Une précision pour terminer, et pour dissiper tout malentendu. Elle concerne les propos que je viens de tenir, et peut se formuler, à peu de choses près, de la même manière que celle de Beckett à l’égard des siens, dans le bref texte qu’il consacra naguère aux frères Van Velde et à leurs tableaux, à savoir qu’« il n’a été question à aucun moment de ce que font ces peintres, ou croient faire, ou veulent faire, mais uniquement de ce que je les vois faire »[10].

 

Fred Gusda, 2015

 

 

 

 

 

[1] Frédéric Prat, entretien avec Clément Minighetti, in Les cahiers du Mudam #02, 2008, p. 40.

 

[2] Vers 1535, Musée des Beaux-Arts de Dijon.

 

[3] Charles Le Brun, « Sentiments sur le discours du mérite de la couleur par M. Blanchard », 9 janvier 1672, in Les Conférences de l'Académie royale de peinture et de sculpture au XVIIe siècle, dir.

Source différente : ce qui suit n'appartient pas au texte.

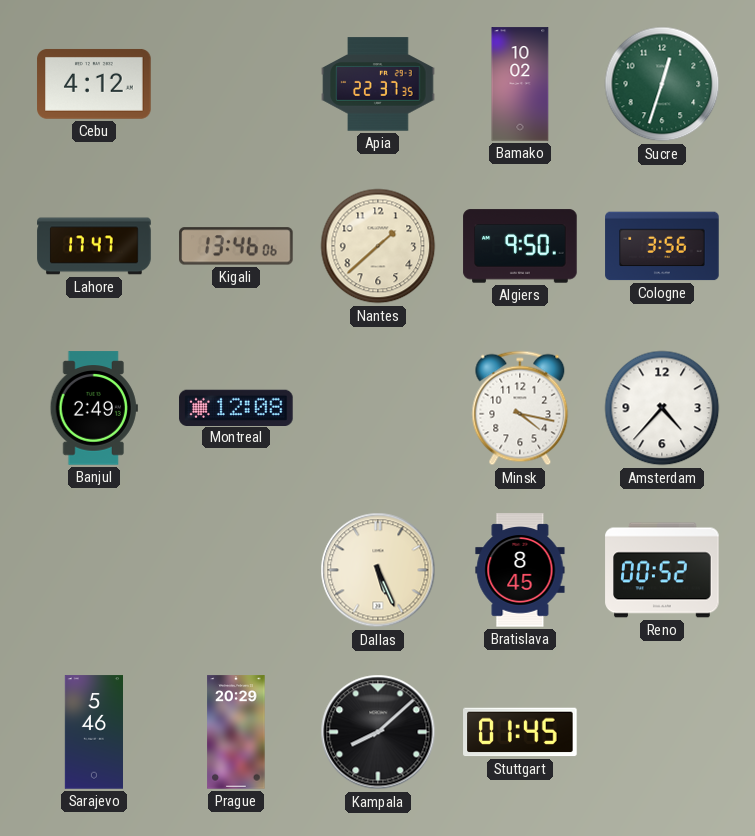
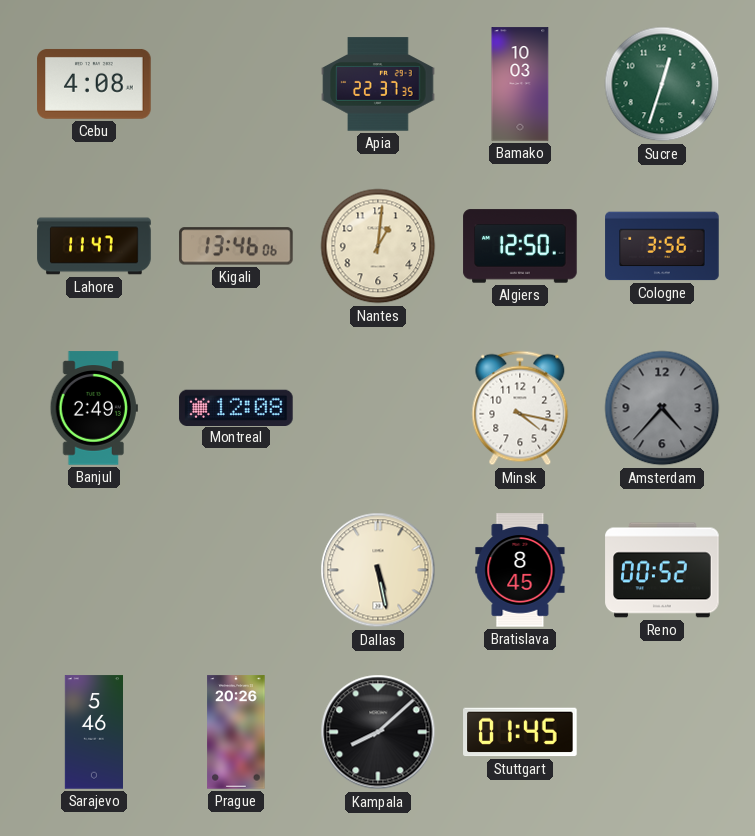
Cebu: 4:12 -> 4:08
Bamako: 10:02 -> 10:03
Lahore: 17:47 -> 11:47
Nantes: 1:38 -> 1:01
Algiers: 9:50 -> 12:50
Amsterdam dial: white -> grey
Dallas: 5:26 -> 5:28
Prague: 20:29 -> 20:26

Alain Mérot, Ensba, coll. Beaux-arts histoire, 1996, Paris, p. 221.

 

[4] Roger de Piles, Cours de peinture par principes, éd. Jacques Estienne, 1708, pp. 318-319.

 

[5] Ces propos sont extraits d’un texte inédit écrit récemment, intitulé Pourquoi (pas) / Une exposition de tableaux, dans lequel Frédéric Prat livre, de manière extrêmement dense, une description de son travail. Je ferai désormais référence à ce texte en le citant en italique.

 

 

[6] « Le possible est exactement comme le réel, il ne lui manque que l’existence » Pierre Lévy, Qu’est-ce que le virtuel ?, La Découverte, coll. Sciences et société, 1995. p. 14.

 

[7] Jean-Luc Marion, Le Virtuel et le possible, discours prononcé lors de la séance publique annuelle des cinq Académies, octobre 2011, p. 7. « Le possible n’est pas ce qui attend son passage à l’effectivité, pourvu qu’on fasse encore un effort pour en devenir le producteur ou le révolutionnaire, comme s’il ne dépendait que de nous de le produire, mais ce qui ouvre un nouvel espace à la liberté et la sauve de l’illusion mortelle de la toute-puissance », ibid., p. 8.

 

[8] Félix Gaffiot, Dictionnaire illustré Latin Français, Hachette, Paris, 1934, p. 610.

 

[9] « On aurait tort de ne voir ici qu’une dispute de mots : il s’agit de l’existence elle-même. Chaque fois que nous posons le problème en termes de possible et de réel, nous sommes forcés de concevoir l’existence comme un surgissement brut, acte pur, saut qui s’opère toujours derrière notre dos, soumis à la loi du tout ou rien », Gilles Deleuze, Différence et répétition, Puf, coll. Épiméthée, 1968, p. 273.

 

[10] Samuel Beckett, Le Monde et le Pantalon, éd. de  Minuit, 1989, p. 42.